DIRECTIONS FOR THIS TASK
Task for the records below: copy exactly from the first line on, stopping once the line with "évidence les parties" is copied, and leave out the pictures.

ENTRIES PROVIDED
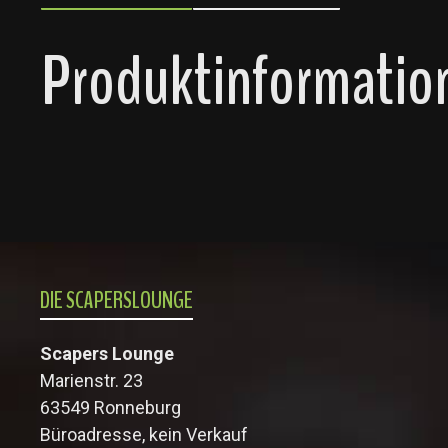
Produktinformatione
DIE SCAPERSLOUNGE
Scapers Lounge
Marienstr. 23
63549 Ronneburg
Büroadresse, kein Verkauf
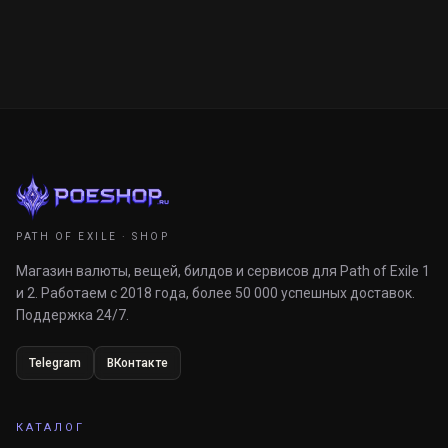
PATH OF EXILE · SHOP
Магазин валюты, вещей, билдов и сервисов для Path of Exile 1
и 2. Работаем с 2018 года, более 50 000 успешных доставок.
Поддержка 24/7.
Telegram
ВКонтакте
КАТАЛОГ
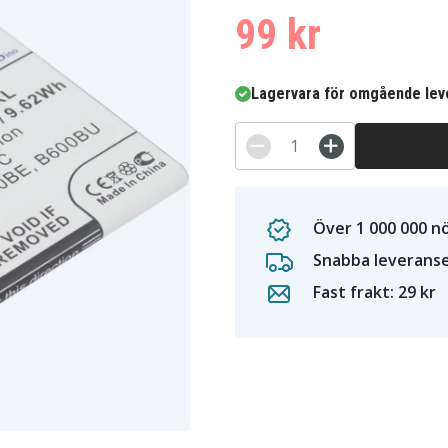
99 kr
Lagervara för omgående lev
Över 1 000 000 n
Snabba leverans
Fast frakt: 29 kr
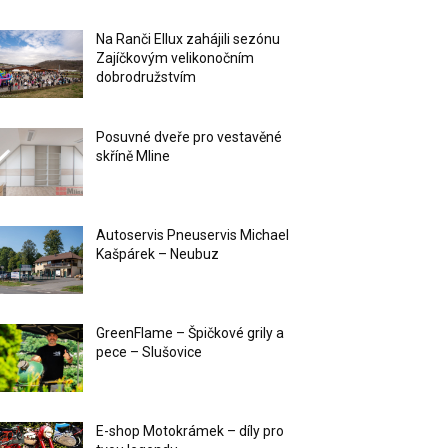
Na Ranči Ellux zahájili sezónu
Zajíčkovým velikonočním
dobrodružstvím
Posuvné dveře pro vestavěné
skříně Mline
Autoservis Pneuservis Michael
Kašpárek – Neubuz
GreenFlame – Špičkové grily a
pece – Slušovice
E-shop Motokrámek – díly pro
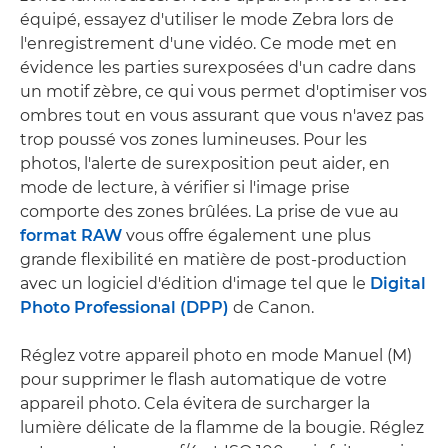
équipé, essayez d'utiliser le mode Zebra lors de
l'enregistrement d'une vidéo. Ce mode met en
évidence les parties surexposées d'un cadre dans
un motif zèbre, ce qui vous permet d'optimiser vos
ombres tout en vous assurant que vous n'avez pas
trop poussé vos zones lumineuses. Pour les
photos, l'alerte de surexposition peut aider, en
mode de lecture, à vérifier si l'image prise
comporte des zones brûlées. La prise de vue au
format RAW
vous offre également une plus
grande flexibilité en matière de post-production
avec un logiciel d'édition d'image tel que le
Digital
Photo Professional (DPP)
de Canon.
Réglez votre appareil photo en mode Manuel (M)
pour supprimer le flash automatique de votre
appareil photo. Cela évitera de surcharger la
lumière délicate de la flamme de la bougie. Réglez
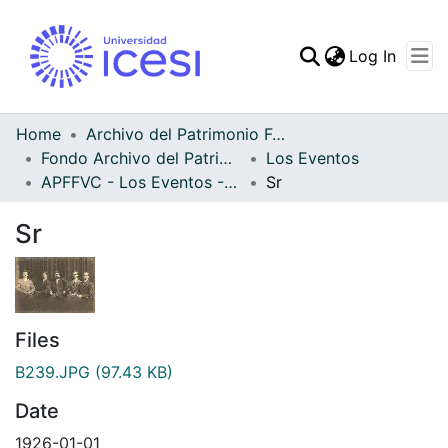
(curren
Log In
Communities & Collec
All of DSpace
Home
Archivo del Patrimonio Fotográfico y Fílmico del Valle del Cauca
Fondo Archivo del Patrimonio Fotográfico y Fílmico del Valle del Cauca
Los Eventos
Statistics
APFFVC - Los Eventos - Patrimonial
Sr
Sr
Files
B239.JPG
(97.43 KB)
Date
1926-01-01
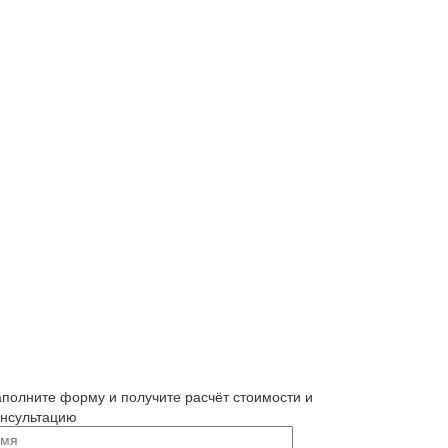
аполните форму и получите расчёт стоимости и
онсультацию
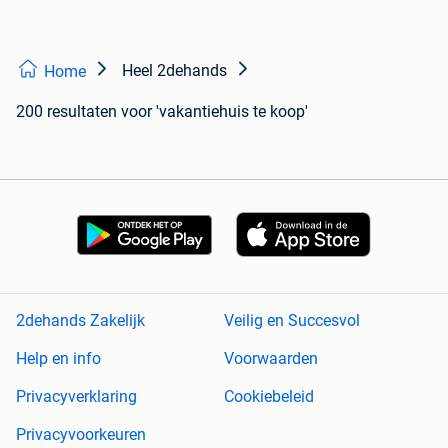
Heel 2dehands
Home
200 resultaten
voor 'vakantiehuis te koop'
2dehands Zakelijk
Veilig en Succesvol
Help en info
Voorwaarden
Privacyverklaring
Cookiebeleid
Privacyvoorkeuren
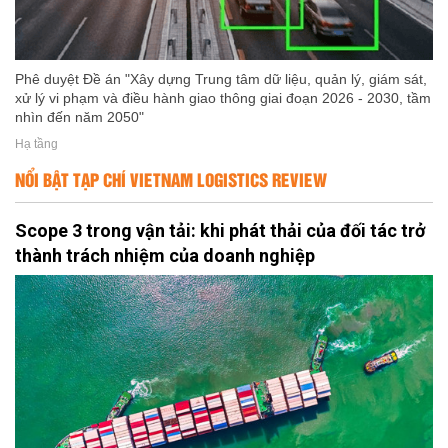
Phê duyệt Đề án "Xây dựng Trung tâm dữ liệu, quản lý, giám sát,
xử lý vi phạm và điều hành giao thông giai đoạn 2026 - 2030, tầm
nhìn đến năm 2050"
Hạ tầng
NỔI BẬT TẠP CHÍ VIETNAM LOGISTICS REVIEW
Scope 3 trong vận tải: khi phát thải của đối tác trở
thành trách nhiệm của doanh nghiệp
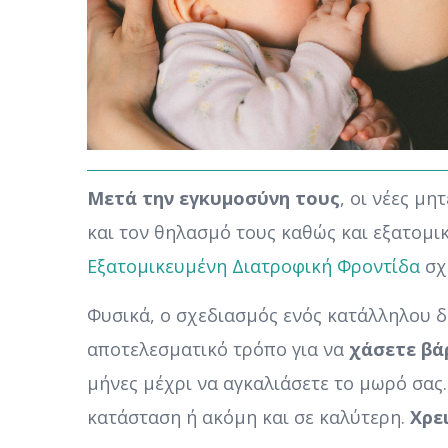
Μετά την εγκυμοσύνη τους
, οι νέες μ
και τον θηλασμό τους καθώς και εξατομι
Εξατομικευμένη Διατροφική Φροντίδα
σχ
Φυσικά, ο σχεδιασμός ενός κατάλληλου δ
αποτελεσματικό τρόπο για να
χάσετε βά
μήνες μέχρι να αγκαλιάσετε το μωρό σας.
κατάσταση ή ακόμη και σε καλύτερη.
Χρε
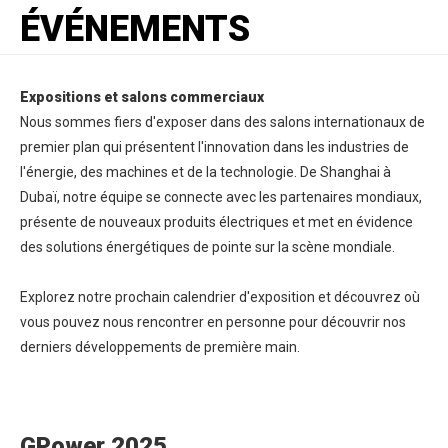
ÉVÉNEMENTS
Expositions et salons commerciaux
Nous sommes fiers d'exposer dans des salons internationaux de
premier plan qui présentent l'innovation dans les industries de
l'énergie, des machines et de la technologie. De Shanghai à
Dubaï, notre équipe se connecte avec les partenaires mondiaux,
présente de nouveaux produits électriques et met en évidence
des solutions énergétiques de pointe sur la scène mondiale.
Explorez notre prochain calendrier d'exposition et découvrez où
vous pouvez nous rencontrer en personne pour découvrir nos
derniers développements de première main.
GPower 2025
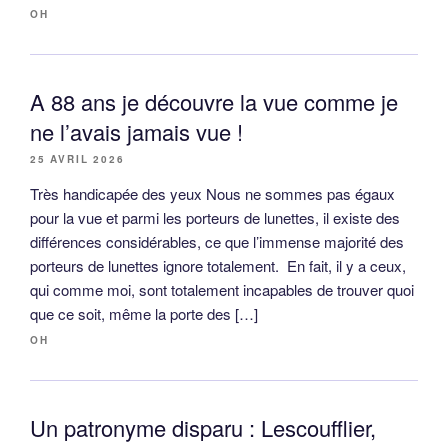
OH
A 88 ans je découvre la vue comme je
ne l’avais jamais vue !
25 AVRIL 2026
Très handicapée des yeux Nous ne sommes pas égaux
pour la vue et parmi les porteurs de lunettes, il existe des
différences considérables, ce que l’immense majorité des
porteurs de lunettes ignore totalement. En fait, il y a ceux,
qui comme moi, sont totalement incapables de trouver quoi
que ce soit, même la porte des […]
OH
Un patronyme disparu : Lescoufflier,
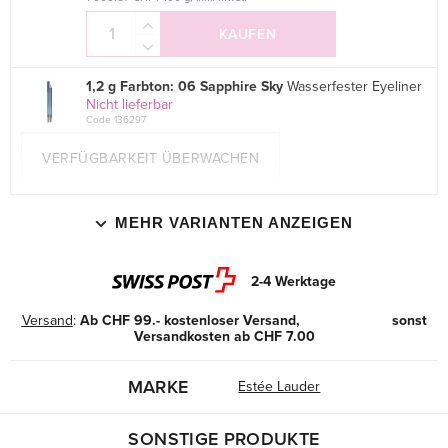
KAUFEN
1,2 g Farbton: 06 Sapphire Sky
Wasserfester Eyeliner
Nicht lieferbar
Code 136297
VERFÜGBARKEIT ÜBERWACHEN
MEHR VARIANTEN ANZEIGEN
2-4 Werktage
Versand
:
Ab CHF 99.- kostenloser Versand, sonst
Versandkosten ab CHF 7.00
MARKE
Estée Lauder
SONSTIGE PRODUKTE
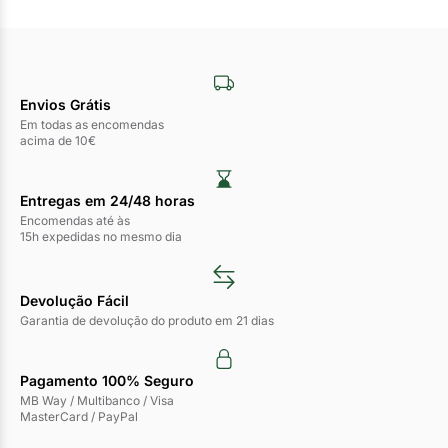
Envios Grátis
Em todas as encomendas
acima de 10€
Entregas em 24/48 horas​
Encomendas até às
15h expedidas no mesmo dia
Devolução Fácil
Garantia de devolução do produto em 21 dias
Pagamento 100% Seguro
MB Way / Multibanco / Visa
MasterCard / PayPal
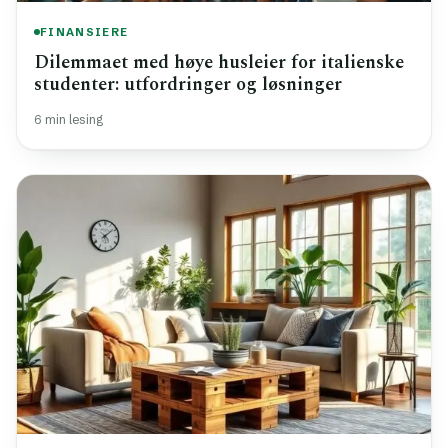
FINANSIERE
Dilemmaet med høye husleier for italienske
studenter: utfordringer og løsninger
6 min lesing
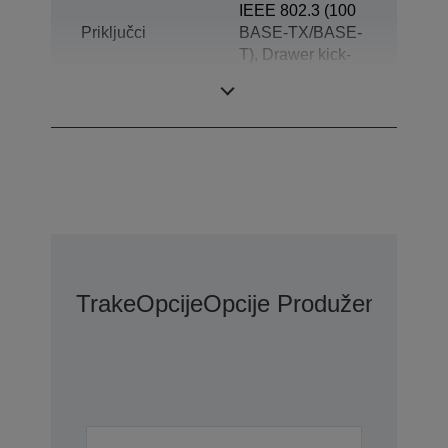
IEEE 802.3 (100
Priključci
BASE-TX/BASE-
T), Drawer kick-
out, Customer
Display
Trake
Opcije
Opcije Produžene Gara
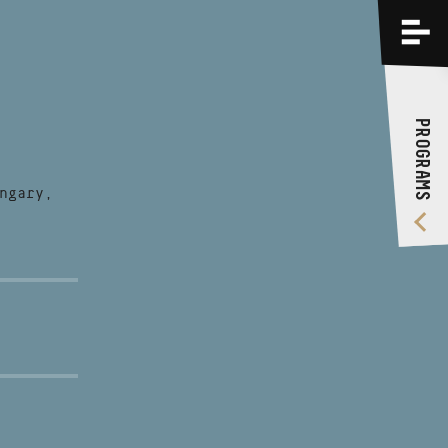
PROGRAMS
TRAININGS
PROGRAMS
ABOUT US
VIDEO GALLERY
ngary,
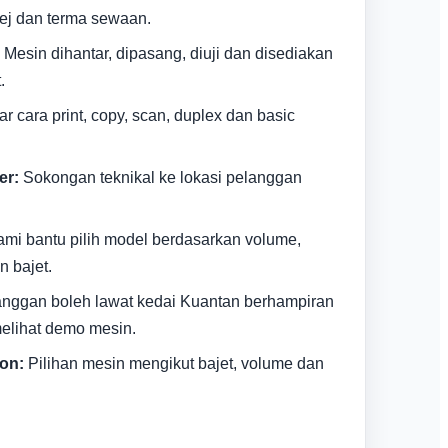
kej dan terma sewaan.
Mesin dihantar, dipasang, diuji dan disediakan
.
jar cara print, copy, scan, duplex dan basic
er:
Sokongan teknikal ke lokasi pelanggan
mi bantu pilih model berdasarkan volume,
n bajet.
nggan boleh lawat kedai Kuantan berhampiran
melihat demo mesin.
on:
Pilihan mesin mengikut bajet, volume dan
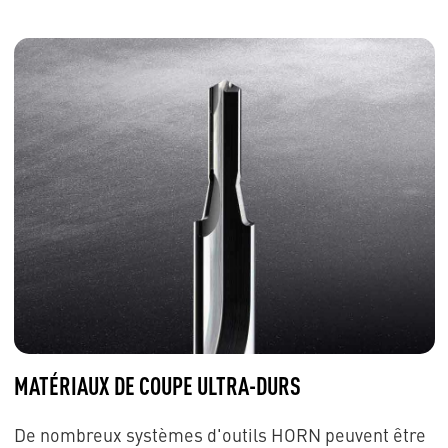
MATÉRIAUX DE COUPE ULTRA-DURS
De nombreux systèmes d'outils HORN peuvent être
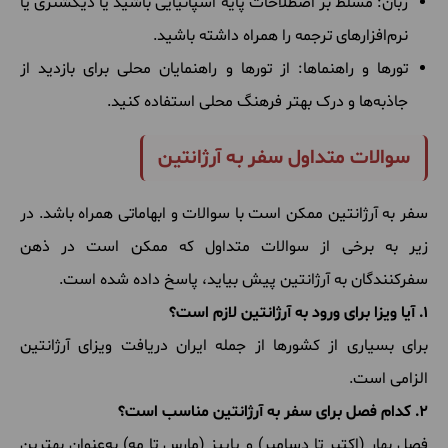
زبان: مسلط بر اصطلاحات پایه اسپانیایی باشید یا دیکشنری یا
نرم‌افزارهای ترجمه را همراه داشته باشید.
تورها و راهنماها: از تورها و راهنمایان محلی برای بازدید از
جاذبه‌ها و درک بهتر فرهنگ محلی استفاده کنید.
سوالات متداول سفر به آرژانتین
سفر به آرژانتین ممکن است با سوالات و ابهاماتی همراه باشد. در
زیر به برخی از سوالات متداول که ممکن است در ذهن
سفرکنندگان به آرژانتین پیش بیاید، پاسخ داده شده است.
1. آیا ویزا برای ورود به آرژانتین لازم است؟
برای بسیاری از کشورها از جمله ایران دریافت ویزای آرژانتین
الزامی است.
2. کدام فصل برای سفر به آرژانتین مناسب است؟
فصل بهار (اکتبر تا دسامبر) و پاییز (مارس تا مه) به‌عنوان بهترین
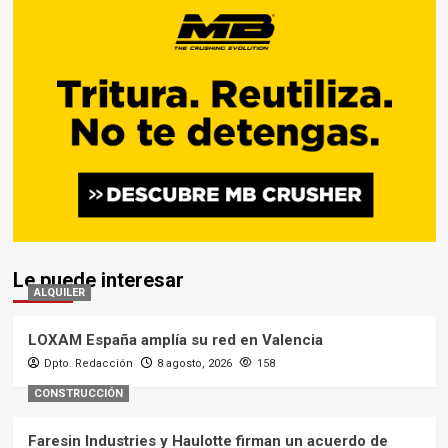
Le puede interesar
ALQUILER
LOXAM España amplía su red en Valencia
Dpto. Redacción
8 agosto, 2026
158
CONSTRUCCIÓN
Faresin Industries y Haulotte firman un acuerdo de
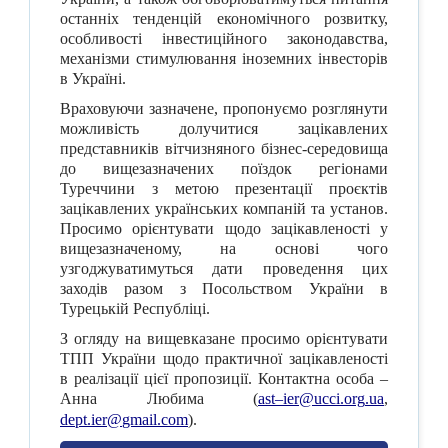
останніх тенденцій економічного розвитку,
особливості інвестиційного законодавства,
механізми стимулювання іноземних інвесторів
в Україні.
Враховуючи зазначене, пропонуємо розглянути
можливість долучитися зацікавлених
представників вітчизняного бізнес-середовища
до вищезазначених поїздок регіонами
Туреччини з метою презентації проєктів
зацікавлених українських компаній та установ.
Просимо орієнтувати щодо зацікавленості у
вищезазначеному, на основі чого
узгоджуватимуться дати проведення цих
заходів разом з Посольством України в
Турецькій Республіці.
З огляду на вищевказане просимо орієнтувати
ТПП України щодо практичної зацікавленості
в реалізації цієї пропозиції. Контактна особа –
Анна Любима (
ast
–
ier
@
ucci
.
org
.
ua
,
dept.
ier
@
gmail
.
com
).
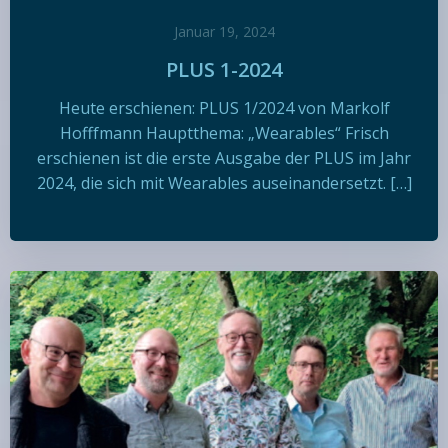
Januar 19, 2024
PLUS 1-2024
Heute erschienen: PLUS 1/2024 von Markolf
Hofffmann Hauptthema: „Wearables“ Frisch
erschienen ist die erste Ausgabe der PLUS im Jahr
2024, die sich mit Wearables auseinandersetzt. […]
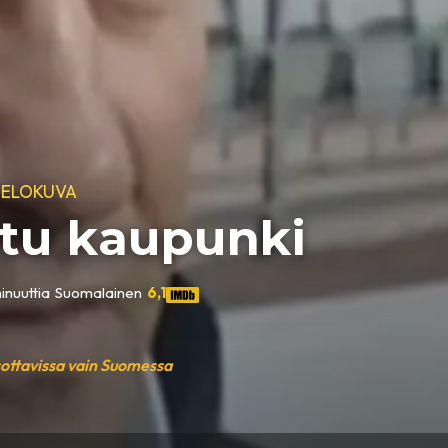
IELOKUVA
ttu kaupunki
inuuttia
•
Suomalainen
•
6,1
sottavissa vain Suomessa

EXERCISE OUTPUT
Produktinformatione
DIE SCAPERSLOUNGE
Scapers Lounge
Marienstr. 23
63549 Ronneburg
Büroadresse, kein Verkauf
PATH OF EXILE · SHOP
Магазин валюты, вещей, билдов и сервисов для Path of Exile 1
и 2. Работаем с 2018 года, более 50 000 успешных доставок.
Поддержка 24/7.
Telegram
ВКонтакте
КАТАЛОГ
99 kr
Lagervara för omgående lev
Över 1 000 000 n
Snabba leverans
Fast frakt: 29 kr
Na Ranči Ellux zahájili sezónu
Zajíčkovým velikonočním
dobrodružstvím
Posuvné dveře pro vestavěné
skříně Mline
Autoservis Pneuservis Michael
Kašpárek – Neubuz
GreenFlame – Špičkové grily a
pece – Slušovice
E-shop Motokrámek – díly pro
équipé, essayez d'utiliser le mode Zebra lors de
l'enregistrement d'une vidéo. Ce mode met en
évidence les parties surexposées d'un cadre dans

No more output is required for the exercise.